If you are right, then the answers should be easy, clear, intuitive and
(above all) correct.

    Suppose I want a 50% blend between two images, or to make it
    super-simple: a 50% blend between a black texel and a white texel. 
    That's a good choice of example since (0,0,0) and (1,1,1) are black
    and white, respectively, in both linear and sRGB space - so we don't
    have to concern ourselves with the thorny question of what the input
    texture color space is.   Here are three ways I could get  50/50
    blend of two colors:


    In a linear space GLSL, I could write:

           x.rgb = mix ( vec3(0,0,0), vec3(1,1,1), 0.5 ) ;

    (Just to save you looking it up, the OrangeBook says that mix(x,y,a)
    returns "(x*(1-a)+y*a), ie the linear blend of x and y" - those are
    the exact words at the very top of page 124 of my early edition -
    and that is what every single GPU on the entire planet actually does).

    In my world, x.rgb will be (0.5,0.5,0.5) - which (with what I'm
    proposing) will automatically become pow(vec3(0.5,0.5,0.5),1.0/2.2)
    when it's composited into the frame buffer to produce the
    perceptually (and mathematically) correct result: (0.73,0.73,0.73).

    Here is the question:  How do you get a perceptually correct 50% mix
    of any two colors in your sRGB-space shader such that a 50/50 blend
    of black and white produces (0.73,0.73,0.73) in the final composited
    image?  Please answer in the form of actual GLSL code.

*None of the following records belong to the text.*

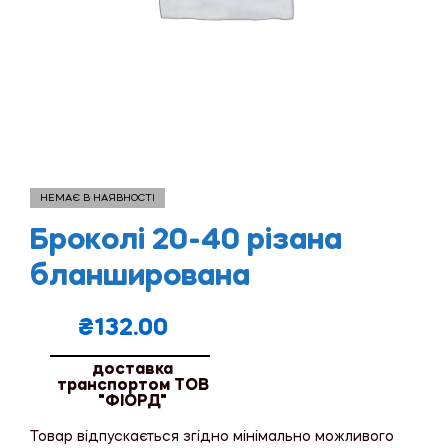
НЕМАЄ В НАЯВНОСТІ
Броколі 20-40 різана
бланширована
₴
132.00
доставка
транспортом ТОВ
"ФІОРД"
Товар відпускається згідно мінімально можливого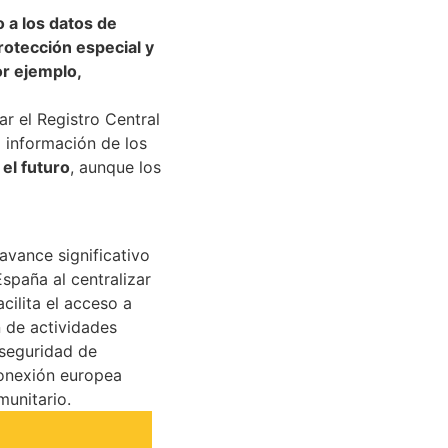
o a los datos de
rotección especial y
or ejemplo,
ar el Registro Central
á información de los
 el futuro
, aunque los
avance significativo
España al centralizar
cilita el acceso a
n de actividades
 seguridad de
conexión europea
munitario.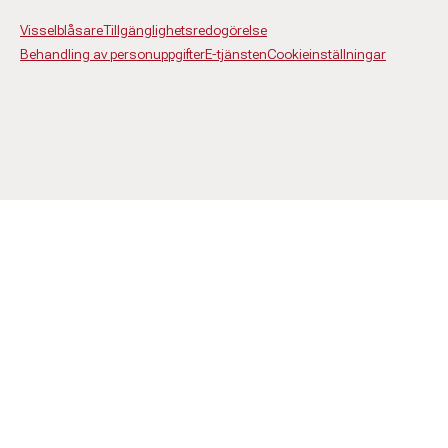
Visselblåsare
Tillgänglighetsredogörelse
Behandling av personuppgifter
E-tjänsten
Cookieinställningar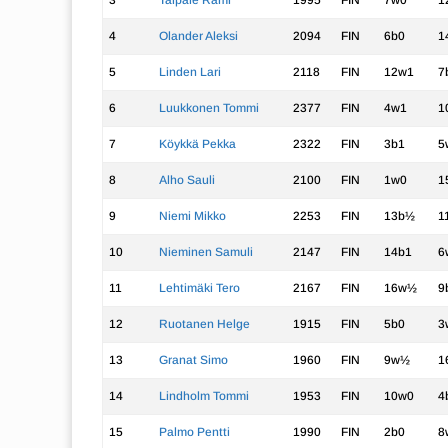
3
Taipale Rami
1995
FIN
7w0
1
4
Olander Aleksi
2094
FIN
6b0
1
5
Linden Lari
2118
FIN
12w1
7
6
Luukkonen Tommi
2377
FIN
4w1
1
7
Köykkä Pekka
2322
FIN
3b1
5
8
Alho Sauli
2100
FIN
1w0
1
9
Niemi Mikko
2253
FIN
13b½
1
10
Nieminen Samuli
2147
FIN
14b1
6
11
Lehtimäki Tero
2167
FIN
16w½
9
12
Ruotanen Helge
1915
FIN
5b0
3
13
Granat Simo
1960
FIN
9w½
1
14
Lindholm Tommi
1953
FIN
10w0
4
15
Palmo Pentti
1990
FIN
2b0
8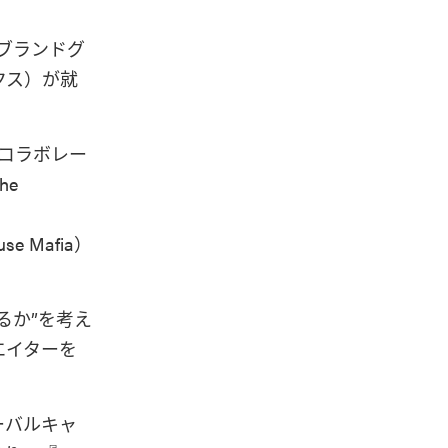
ブランドグ
クス）が就
兼コラボレー
he
e Mafia）
るか”を考え
リエイターを
ローバルキャ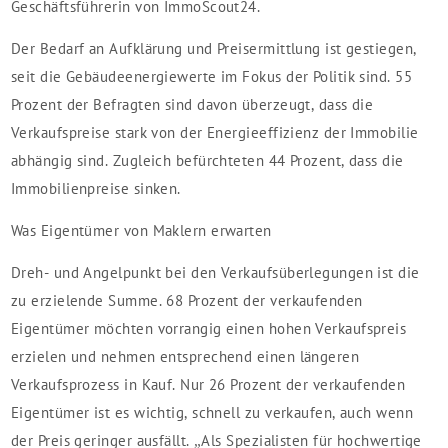
Geschäftsführerin von ImmoScout24.
Der Bedarf an Aufklärung und Preisermittlung ist gestiegen,
seit die Gebäudeenergiewerte im Fokus der Politik sind. 55
Prozent der Befragten sind davon überzeugt, dass die
Verkaufspreise stark von der Energieeffizienz der Immobilie
abhängig sind. Zugleich befürchteten 44 Prozent, dass die
Immobilienpreise sinken.
Was Eigentümer von Maklern erwarten
Dreh- und Angelpunkt bei den Verkaufsüberlegungen ist die
zu erzielende Summe. 68 Prozent der verkaufenden
Eigentümer möchten vorrangig einen hohen Verkaufspreis
erzielen und nehmen entsprechend einen längeren
Verkaufsprozess in Kauf. Nur 26 Prozent der verkaufenden
Eigentümer ist es wichtig, schnell zu verkaufen, auch wenn
der Preis geringer ausfällt. „Als Spezialisten für hochwertige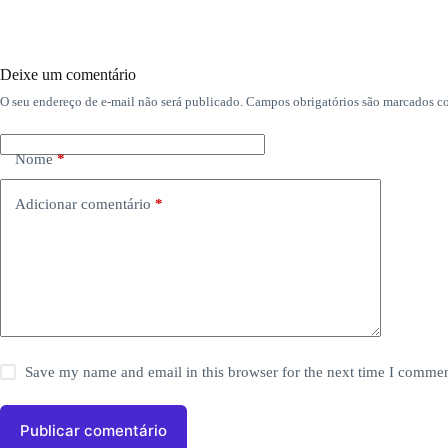
Deixe um comentário
O seu endereço de e-mail não será publicado.
Campos obrigatórios são marcados 
Nome
*
Adicionar comentário
*
Save my name and email in this browser for the next time I commen
Publicar comentário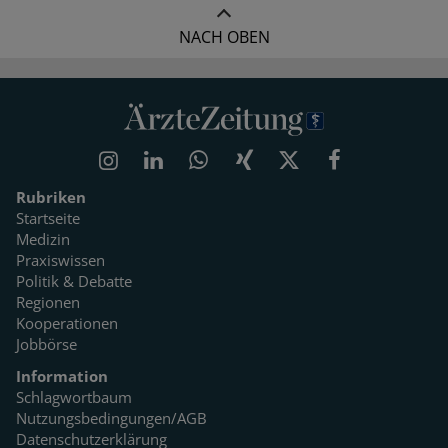
NACH OBEN
Rubriken
Startseite
Medizin
Praxiswissen
Politik & Debatte
Regionen
Kooperationen
Jobbörse
Information
Schlagwortbaum
Nutzungsbedingungen/AGB
Datenschutzerklärung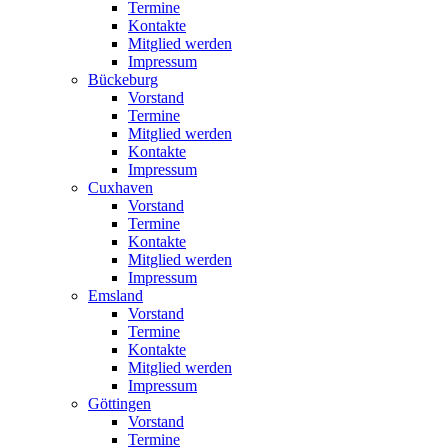
Termine
Kontakte
Mitglied werden
Impressum
Bückeburg
Vorstand
Termine
Mitglied werden
Kontakte
Impressum
Cuxhaven
Vorstand
Termine
Kontakte
Mitglied werden
Impressum
Emsland
Vorstand
Termine
Kontakte
Mitglied werden
Impressum
Göttingen
Vorstand
Termine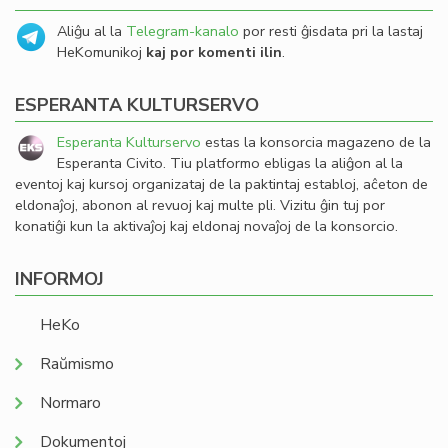
Aliĝu al la
Telegram-kanalo
por resti ĝisdata pri la lastaj
HeKomunikoj
kaj por komenti ilin
.
ESPERANTA KULTURSERVO
Esperanta Kulturservo
estas la konsorcia magazeno de la
Esperanta Civito. Tiu platformo ebligas la aliĝon al la
eventoj kaj kursoj organizataj de la paktintaj establoj, aĉeton de
eldonaĵoj, abonon al revuoj kaj multe pli. Vizitu ĝin tuj por
konatiĝi kun la aktivaĵoj kaj eldonaj novaĵoj de la konsorcio.
INFORMOJ
HeKo
Raŭmismo
Normaro
Dokumentoj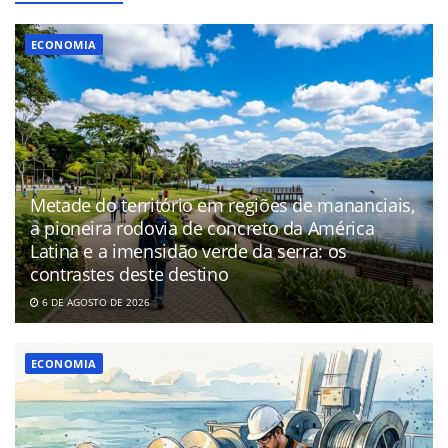
ECONOMIA
Metade do território em regiões de mananciais,
a pioneira rodovia de concreto da América
Latina e a imensidão verde da serra: os
contrastes deste destino
6 DE AGOSTO DE 2026
ECONOMIA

    If I now wish to produce the same 50% mix result by alpha-blending a
    (white) RGBA polygon onto a (black) background.

    In linear space I'll be using *gl.blendFunc  ( gl.SRC_ALPHA,
    gl.ONE_MINUS_SRC_ALPHA )* and a 50% alpha value, and again, the
    result (after compositing) should be (0.73,0.73,0.73) - which is
    again, perceptually and mathematically correct.

    What code (blend modes, shader code, etc) would I have to use in
    sRGB-space to get the same result on-screen?


    If I make a 200 pixel x 200 pixel quadrilateral (on-screen) and in
    the vertex shader, I assign the two leftmost vertices the per-vertex
    color (0,0,0) and the two rightmost the color (1,1,1).   The final
    color of the pixel in the center of the polygon (after compositing,
    etc) should be the perceptually correct value (0.73,0.73,0.73).

    In linear space, that's what I get if the fragment shader  simply
    passes the interpolated color to the output with no additional
    processing - the interpolation across the polygon produces
    (0.5,0.5,0.5) in the middle and the compositing gamma correction
    turns that into (0.73,0.73,0.73).

    How does this work in your sRGB color space world?   If the answer
    isn't (0.73,0.73,0.73) then how do you propose I fix it so that
    simple per-vertex lighting will work correctly?  Bonus: What should
    dFdx(color) return at the center pixel of the polygon?

I await your replies with great excitement.